3.4 Temporal correlation of the prior

In the previous sections, we retrieved the CO2 emissions for every hour without assuming any correlation between the states. Without temporal correlation, each hour of the inversion is independent of the previous and the following hour. We now examine the effect of considering temporally correlated states to reflect the existence of temporal emission trends exceeding 1 h time scales. A correlation in the prior reduces the total uncertainty of the prior. However, the choice of the correct correlation length is vital. A larger correlation length leads to a smoothed time series, as measurements inform multiple emission states and thus exhibit a larger corrective power over neighbouring hours. On the other hand, smaller correlation lengths can better account for spikes during the measurements. The choice of optimal correlation length therefore depends on the underlying emission patterns.

In the first analysis, we varied the correlation length τh and analysed how the RMSE of the CO2 emissions for different emission groups changes with correlation length (see Fig. 9). This analysis is only possible in an OSSE when the truth is known and an RMSE can actually be determined.

Figure 9RMSE of the different emission sources for different correlation lengths τh. The dashed grey line indicates the minimum of the RMSE for the total emissions, which is at a correlation length of 2 h.


As the optimal correlation length depends on the temporal emission dynamics, it is also dependent on the source type. Focusing on the total CO2 emissions, we find a clear minimum for about 2 h. This is driven by a shorter optimal correlation length for point sources and longer optimal correlation lengths for traffic, heating or other area emissions. The curve for the point sources, which are emitted at heights of 85 and 120 m, is qualitatively different from the curve of the ground-based sources. While introducing any correlation time has a positive effect on the RMSE for ground-based sources, the effect can be detrimental for point sources. For point sources, correlation times between 4 and 15 h are too strong for our setting. Here, we chose the 2 h as correlation strength to estimate posterior emissions and highlight the importance of choosing the optimal correlation time especially for determining point sources. In Fig. 10a we analyse the benefit of using a posterior correlation of 2 h to estimate total CO2 emissions. The estimation of total CO2 emissions improves when introducing the prior correlation. While the benefit is only small for total CO2 emissions, the traffic and combustion emissions improve substantially when introducing a prior correlation (see Fig. 10b and c). This finding for our OSSE in Heidelberg is in accordance with the results from Kunik et al. (2019) for Salt Lake City. This shows that it is beneficial to introduce a temporal correlation of the prior states if underlying emission dynamics are temporally correlated, since neighbouring states can inform and correct for each other.

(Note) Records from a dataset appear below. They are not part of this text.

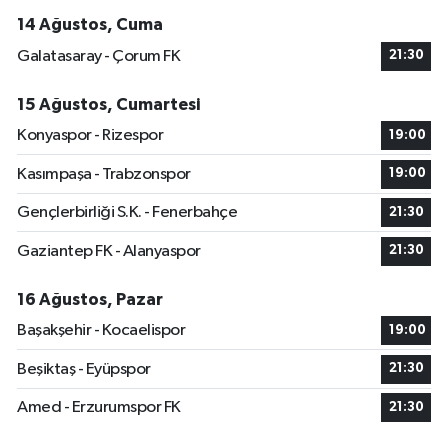
14 Ağustos, Cuma
Galatasaray - Çorum FK
21:30
15 Ağustos, Cumartesi
Konyaspor - Rizespor
19:00
Kasımpaşa - Trabzonspor
19:00
Gençlerbirliği S.K. - Fenerbahçe
21:30
Gaziantep FK - Alanyaspor
21:30
16 Ağustos, Pazar
Başakşehir - Kocaelispor
19:00
Beşiktaş - Eyüpspor
21:30
Amed - Erzurumspor FK
21:30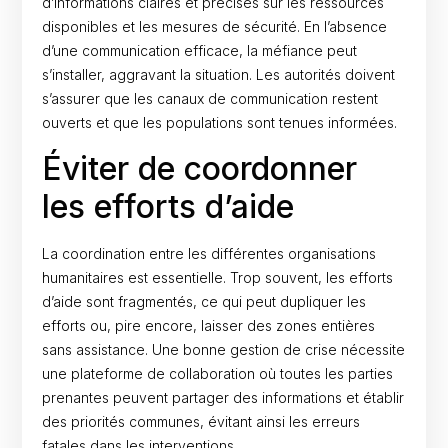
d’informations claires et précises sur les ressources
disponibles et les mesures de sécurité. En l’absence
d’une communication efficace, la méfiance peut
s’installer, aggravant la situation. Les autorités doivent
s’assurer que les canaux de communication restent
ouverts et que les populations sont tenues informées.
Éviter de coordonner
les efforts d’aide
La coordination entre les différentes organisations
humanitaires est essentielle. Trop souvent, les efforts
d’aide sont fragmentés, ce qui peut dupliquer les
efforts ou, pire encore, laisser des zones entières
sans assistance. Une bonne gestion de crise nécessite
une plateforme de collaboration où toutes les parties
prenantes peuvent partager des informations et établir
des priorités communes, évitant ainsi les erreurs
fatales dans les interventions.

Figure 10(a) Diurnal cycle of the total CO2 emissions. The figure shows the posterior for an inversion with uncorrelated prior emissions (blue) and with time-correlated prior emissions with a correlation length of 2 h (orange). The shaded area is the standard deviation derived from the posterior covariance. The dotted lines show the prior emissions (grey) and the truth (green). (b) Same as (a), but for traffic instead of total CO2 emissions. (c) Same as (a), but for combustion CO2 emissions instead of total CO2 emissions.


4 Discussion

In this set of experiments, we analyse the trade-offs inherent in balancing sensor quantity and sensor quality, we determine the optimal sensor locations and we evaluate the advantages of measuring CO along with the impact of introducing temporal correlation into the inversion framework. These investigations are conducted within a simplified urban setting in Heidelberg.

The information content and, consequently, the precision of emission estimates depend on both the quantity and quality of the sensors deployed. The potential accuracy of flux estimation increases with an increased financial budget, enabling the installation of additional or superior sensors. Through our experiments, we are able to determine the optimal sensor configuration – considering both quantity and quality – tailored to any given financial constraint.

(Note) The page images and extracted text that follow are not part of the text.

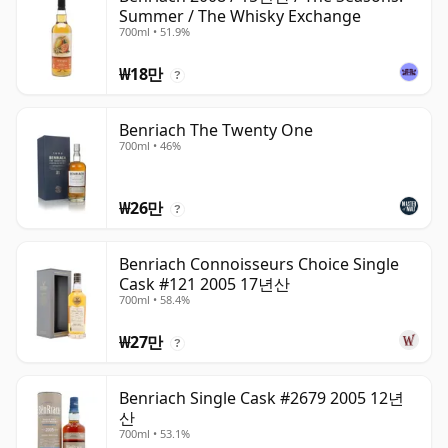
Summer / The Whisky Exchange
700ml • 51.9%
₩18만
?
Benriach The Twenty One
700ml • 46%
₩26만
?
Benriach Connoisseurs Choice Single
Cask #121 2005 17년산
700ml • 58.4%
₩27만
?
Benriach Single Cask #2679 2005 12년
산
700ml • 53.1%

The experiments further suggest locations of preferred sensor installation based on Monte Carlo simulations. The GRAMM/GRAL model proves especially advantageous for assessing optimal sensor positions due to the storage of full-concentration fields for each wind situation. Other models often compute footprints for predefined sites, which makes the analysis of a large number of possible sensor locations less efficient. We analyse the performance of a network with equally spaced sensors versus randomly placed sensors inside the domain. On average, equally spaced sensors outperform randomly placed sensors. This means that in the absence of information on the emission distribution, an equally spaced sensor placement is a good starting point. However, there are network configurations that yield better performance in terms of emission estimates, particularly when located near emission sources and in the centre of the domain.

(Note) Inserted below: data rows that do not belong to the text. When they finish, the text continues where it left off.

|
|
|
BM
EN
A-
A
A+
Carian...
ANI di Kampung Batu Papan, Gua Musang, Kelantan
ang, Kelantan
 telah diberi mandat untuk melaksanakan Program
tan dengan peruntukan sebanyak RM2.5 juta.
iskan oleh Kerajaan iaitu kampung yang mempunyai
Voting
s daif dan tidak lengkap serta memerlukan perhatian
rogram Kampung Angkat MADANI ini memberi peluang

Moreover, we assess the advantages of incorporating CO as an additional tracer. Although CO measurements do not significantly enhance the overall estimation of total CO2 emissions in this setting, they do contribute to an improved estimation of sector-specific emissions. The limited impact of including CO for the estimation of total CO2 emissions can be attributed to the absence of biogenic emissions in the presented setting. Consequently, the total CO2 emissions are already well represented by sampling the total simulated CO2 enhancements. In reality, the total CO2 enhancement, in contrast to total CO enhancement, is significantly influenced by biogenic sources – especially in spring and summer. Reassessing the benefit of CO as a tracer for anthropogenic CO2 is therefore encouraged after including biogenic emissions into the framework. Beyond that, it is possible to adjust CO/CO2 ratios of different sectors to mimic anticipated changes in CO/CO2 ratios, and evaluate the benefit of the tracers under these circumstances again.

Finally, we analyse the influence of the prior probability distribution on the inversion by introducing a temporal correlation in the prior emission estimate. The introduction of temporal correlation increases the overall uncertainty reduction. The optimal correlation length is source dependent, but it is 2 h for the total emissions in our setting. Using this correlation length improves the emission estimate and minimises the discrepancy between the posterior emission estimate and the true emissions, which again is in line with previous studies.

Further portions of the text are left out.